But Pearlman argues that the mentality that porn doesn’t have to be well-made has actually been responsible for much of the industry’s downfall.
Hockyard agrees, saying that while the Internet has made pornography something we can talk about again, it has also devalued what was once a legitimate genre.
“It’s a double-sided sword, I suppose,” he said. “Like everything that comes in droves, it’s starting to be meaningless, when there was a period in time when it was becoming something substantial.”
With the first decade of the new millennium in its final legs, almost 40 years from its Golden Age, filmmakers are seeing a resurrection in the porn industry, fostering hope that the industry’s lost legitimacy may be returning.
“There is something truly incredible happening here,” Pearlman said. “I don’t want to say that there is any sort of massive shift that has taken place yet, but people are starting to treat [porn] with more respect, both in terms of the viewers and the filmmakers themselves.”

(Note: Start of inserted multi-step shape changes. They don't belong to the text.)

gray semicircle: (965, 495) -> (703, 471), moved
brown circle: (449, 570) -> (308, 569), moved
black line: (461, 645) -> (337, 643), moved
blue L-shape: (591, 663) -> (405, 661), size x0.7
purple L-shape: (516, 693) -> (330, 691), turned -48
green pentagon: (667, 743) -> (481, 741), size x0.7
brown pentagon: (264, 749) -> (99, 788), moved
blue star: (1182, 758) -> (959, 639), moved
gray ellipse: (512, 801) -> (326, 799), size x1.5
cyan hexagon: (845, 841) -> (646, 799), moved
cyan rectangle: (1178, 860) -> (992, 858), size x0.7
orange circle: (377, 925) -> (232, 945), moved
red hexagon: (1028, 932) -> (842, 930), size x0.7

In 2005, “Pirates” became the first adult film to use high-definition digital recording cameras during production, and took its place as the most expensive adult film of all time with a budget of over $1 million. In 2007, “Pirates II” became the first adult film released on Blu-Ray, a new form of digital videodisc.

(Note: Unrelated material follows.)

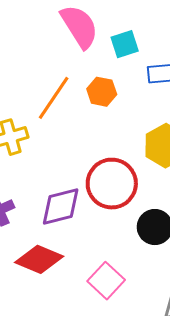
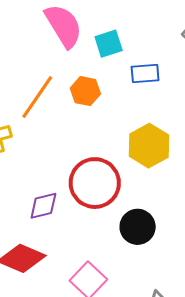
purple diamond: (61, 207) -> (43, 206), size x0.7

Indeed, many cite the porn industry’s backing of Blu-Ray as the reason for its win over the HD-DVD format wars in early 2007.
With the current economic crisis affecting everyone from the everyman to the CEOs, porn has remained one of the few stable markets despite early January reports of the industry’s request for a $5 billion bailout. That request, many critics and porn experts say, is more indicative of poor money management on the part of Hustler CEO Larry Flynt and “Girls Gone Wild” creator Joe Francis than it is indicative of the state of the industry as a whole.

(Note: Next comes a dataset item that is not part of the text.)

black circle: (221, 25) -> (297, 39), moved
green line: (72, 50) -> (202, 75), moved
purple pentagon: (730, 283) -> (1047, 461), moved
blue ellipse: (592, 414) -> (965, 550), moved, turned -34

“[The porn industry] has had to cut back, but nowhere near as much as the other major studios,” Hockyard said, citing the troubles facing the four major mainstream film companies: Warner Bros, Twentieth Century Fox, Paramount and Universal. “Porn has remained constant and solid. Nothing speaks louder than the pockets of the people.”
Jacob Furdondy, a fourth-year UCSC film major whose senior thesis examines the relationship between sexual intensity and media representation, believes that reflection within the realm of pornography depends on the generation coming into power.
“It’s on us to be okay with the idea of pornography, because we will be the ones to either support or reject that medium,” Furdondy said. “The industry depends on us now … it will only be as artistic as we want it to be.”
While the industry may not see the kind of awe-inspiring success it found in the ’70s, it probably won’t resort back to the seedy underbelly it found itself a part of in the mid-1980s. And while the 1990s allowed for instant access at the hands of just about everyone, the adult film industry may find the light at the end of the proverbial tunnel sometime in the next decade.
“We get what’s going on right now,” Pearlman said. “We’re using new technologies, investing actual budgets, hiring real industry performers — this is our chance to be taken seriously as an industry, as a genre.”
For Pearlman, the reason for this second chance is as a simple as the classic filmmaking motto: “Give the people what they want.” And Pearlman thinks that maybe the adult film industry knows that better than anyone else.
“These are tough times,” he said. “Sometimes, the people just want to be turned on.”